Line count for "übergebenen": say how many lines of the data contain it, with no other text.
*** Opening TASK INPUT ***
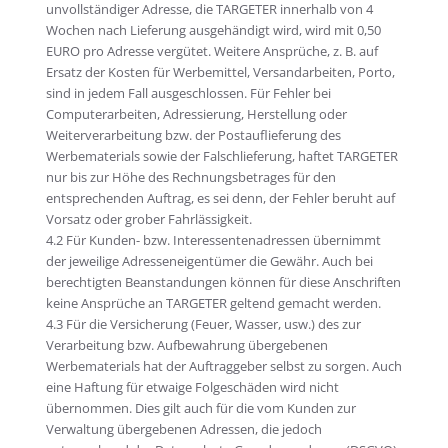
unvollständiger Adresse, die TARGETER innerhalb von 4
Wochen nach Lieferung ausgehändigt wird, wird mit 0,50
EURO pro Adresse vergütet. Weitere Ansprüche, z. B. auf
Ersatz der Kosten für Werbemittel, Versandarbeiten, Porto,
sind in jedem Fall ausgeschlossen. Für Fehler bei
Computerarbeiten, Adressierung, Herstellung oder
Weiterverarbeitung bzw. der Postauflieferung des
Werbematerials sowie der Falschlieferung, haftet TARGETER
nur bis zur Höhe des Rechnungsbetrages für den
entsprechenden Auftrag, es sei denn, der Fehler beruht auf
Vorsatz oder grober Fahrlässigkeit.
4.2 Für Kunden- bzw. Interessentenadressen übernimmt
der jeweilige Adresseneigentümer die Gewähr. Auch bei
berechtigten Beanstandungen können für diese Anschriften
keine Ansprüche an TARGETER geltend gemacht werden.
4.3 Für die Versicherung (Feuer, Wasser, usw.) des zur
Verarbeitung bzw. Aufbewahrung übergebenen
Werbematerials hat der Auftraggeber selbst zu sorgen. Auch
eine Haftung für etwaige Folgeschäden wird nicht
übernommen. Dies gilt auch für die vom Kunden zur
Verwaltung übergebenen Adressen, die jedoch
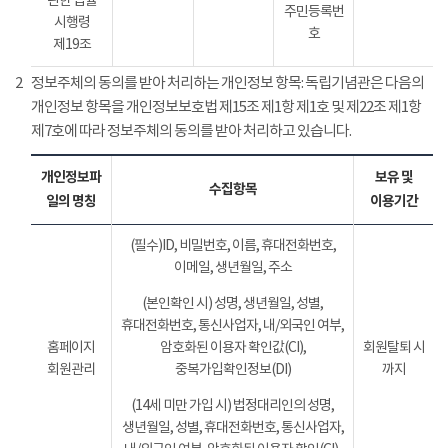
관한 법률
주민등록번
시행령
호
제19조
2
정보주체의 동의를 받아 처리하는 개인정보 항목: 독립기념관은 다음의
개인정보 항목을 개인정보보호법 제15조 제1항 제1호 및 제22조 제1항
제7호에 따라 정보주체의 동의를 받아 처리하고 있습니다.
개인정보파
보유 및
수집항목
일의 명칭
이용기간
(필수)ID, 비밀번호, 이름, 휴대전화번호,
이메일, 생년월일, 주소
(본인확인 시) 성명, 생년월일, 성별,
휴대전화번호, 통신사업자, 내/외국인 여부,
홈페이지
암호화된 이용자 확인값(CI),
회원탈퇴 시
회원관리
중복가입확인정보(DI)
까지
(14세 미만 가입 시) 법정대리인의 성명,
생년월일, 성별, 휴대전화번호, 통신사업자,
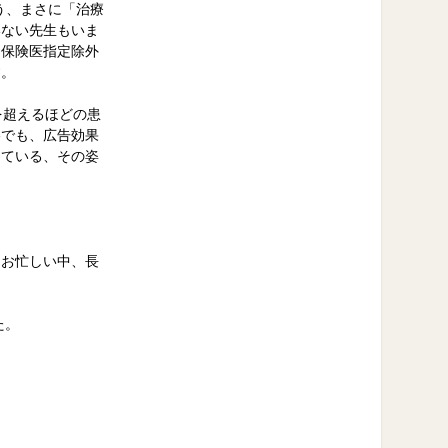
う、まさに「治療
いない先生もいま
は保険医指定除外
す。
を超えるほどの患
略でも、広告効果
している、その姿
、お忙しい中、長
た。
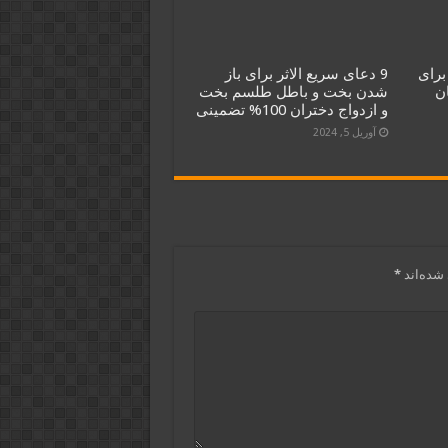
برای
9 دعای سریع الاثر برای باز
ن
شدن بخت و باطل طلسم بخت
و ازدواج دختران 100% تضمینی
آوریل 5, 2024
شده‌اند
*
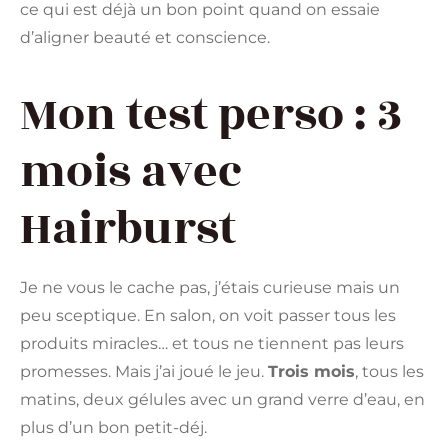
ce qui est déjà un bon point quand on essaie
d’aligner beauté et conscience.
Mon test perso : 3
mois avec
Hairburst
Je ne vous le cache pas, j’étais curieuse mais un
peu sceptique. En salon, on voit passer tous les
produits miracles… et tous ne tiennent pas leurs
promesses. Mais j’ai joué le jeu.
Trois mois
, tous les
matins, deux gélules avec un grand verre d’eau, en
plus d’un bon petit-déj.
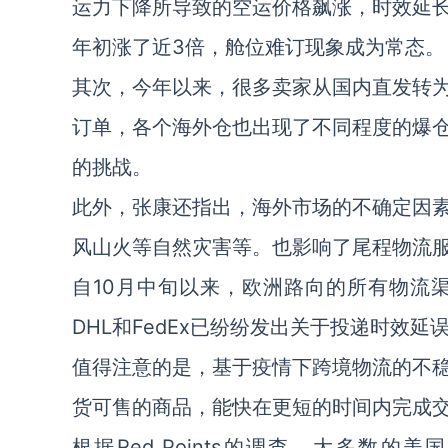
运力下降所导致的空运价格飙涨，时效延
年初涨了近3倍，舱位难订现象成为常态。
其次，今年以来，很多卖家从国内直发转
订单，各个海外仓也出现了不同程度的爆
的挑战。
此外，张康还指出，海外市场的不确定因
风山火等自然灾害等。也影响了尾程物流
自10月中旬以来，欧洲路向的所有物流
DHL和FedEx已纷纷发出关于投递时效延
值得注意的是，基于疫情下跨境物流的不
货可售的商品，能快在更短的时间内完成
根据Red Points的调查，大多数的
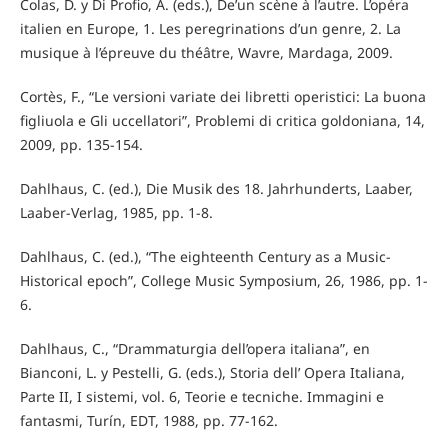
Colas, D. y Di Profio, A. (eds.), De’un scène à l’autre. L’opéra
italien en Europe, 1. Les peregrinations d’un genre, 2. La
musique à l’épreuve du théâtre, Wavre, Mardaga, 2009.
Cortès, F., “Le versioni variate dei libretti operistici: La buona
figliuola e Gli uccellatori”, Problemi di critica goldoniana, 14,
2009, pp. 135-154.
Dahlhaus, C. (ed.), Die Musik des 18. Jahrhunderts, Laaber,
Laaber-Verlag, 1985, pp. 1-8.
Dahlhaus, C. (ed.), “The eighteenth Century as a Music-
Historical epoch”, College Music Symposium, 26, 1986, pp. 1-
6.
Dahlhaus, C., “Drammaturgia dell’opera italiana”, en
Bianconi, L. y Pestelli, G. (eds.), Storia dell’ Opera Italiana,
Parte II, I sistemi, vol. 6, Teorie e tecniche. Immagini e
fantasmi, Turín, EDT, 1988, pp. 77-162.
*** Closing TASK INPUT ***
» TASK RESPONSE: 2